The previous season had significant losses for both soybeans as for corn. In soybean there was a 22.6% drop in production and, in corn, 31.16%. Considering the breakdown of the previous crop and 60% of the areas are leased, were recorded losses between $ 200 to $ 300 per hectare, so Argentine producers are at their limit.
To make matters worse, the country has embittered inflation of 25%, 26% and 29% in the last three years, which directly impacts on production costs, since 40% of the cost of the producer (freight and agricultural operations) are paid in Argentine Pesos . And with the prospect of another year of losses, reaching 50% in provinces to the north, we can say that there are producers who no longer have to continue the activity. Besides inflation, the tax burden is too high, impacting farmers' income by 40% (retentions of 35% on the value of soybeans and 5% in income taxes).
In Brazil the producers know this story very well, so much so that some regions in the past 10 years have lost the same reasons, 50% of producers who kept her activity. In Fields Julius-MT, my county, for example, were 166 producers in 2003 and today we are only 47, and half of these do not reside in the county, and as a result much of the area is absorbed by larger groups.
In the case of Argentina, which until November predicted a record crop, climate saw his greatest enemy, entering December with excess rain and flooding in various regions. As a result of the 19.7 million hectares potential 2.2% were not planted and who planted 6.7% were committed to the flooding, leaving an estimated area of 18 million hectares to be harvested. Prolonged rains caused late planting stay in 28% of regions. In some, the delay was 10 to 36 days depending on the region, which is compromising productivity.
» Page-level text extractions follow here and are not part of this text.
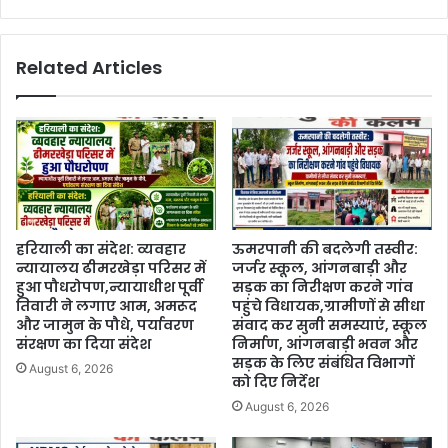
Related Articles
हरियाली का संदेश: व्यवहार
ऊमरपानी की बदलेगी तस्वीर:
न्यायालय ढीमरखेड़ा परिसर में
जर्जर स्कूल, आंगनबाड़ी और
हुआ पौधरोपण,न्यायाधीश पूर्वी
सड़क का निरीक्षण करने गांव
तिवारी ने लगाए आम, अमरूद
पहुंचे विधायक,ग्रामीणों से सीधा
और जामुन के पौधे, पर्यावरण
संवाद कर सुनी समस्याएं, स्कूल
संरक्षण का दिया संदेश
निर्माण, आंगनबाड़ी भवन और
सड़क के लिए संबंधित विभागों
August 6, 2026
को दिए निर्देश
August 6, 2026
Data from research institutes in Argentina show falls around 30 kg per day late or 30 days late planting in loss of 15 sacks.
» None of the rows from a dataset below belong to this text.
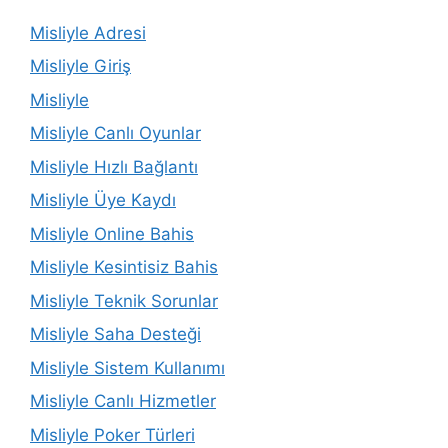
Misliyle Adresi
Misliyle Giriş
Misliyle
Misliyle Canlı Oyunlar
Misliyle Hızlı Bağlantı
Misliyle Üye Kaydı
Misliyle Online Bahis
Misliyle Kesintisiz Bahis
Misliyle Teknik Sorunlar
Misliyle Saha Desteği
Misliyle Sistem Kullanımı
Misliyle Canlı Hizmetler
Misliyle Poker Türleri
Not enough to flood areas, then came the drought in some regions experiencing up to 60 days without rain. In Santa Fe, a province that borders south to Buenos Aires, some areas have seen the last rains on December 15, which translates into longer breaks 30% to 40% in productivity. Importantly, 60% of Argentine areas are leased and the lease amount is around 30 bushels of soybeans per hectare, unlike what we have in Brazil where leases have a maximum of 15 bags per hectare.
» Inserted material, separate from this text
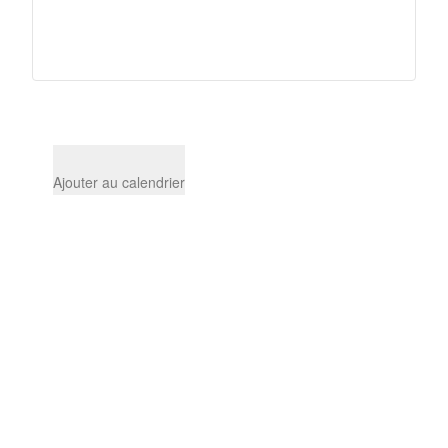
Ajouter au calendrier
Due to all these problems crop Argentina before expected 55 million tonnes, not expected to exceed 48 million. Already we can even estimate an average productivity that should not be much above 2.6 tonnes per hectare. Producers make promises and pray for the rains come and the damage is not larger. Until now, the provinces of Tucumán and Santiago were the most affected and should be the ones that most producers will lose ultimately with crop loss of 50%, direct taxes that reach 40% of production and a lease that reaches 60% of costs total inflation of 29%, it becomes impossible to continue production.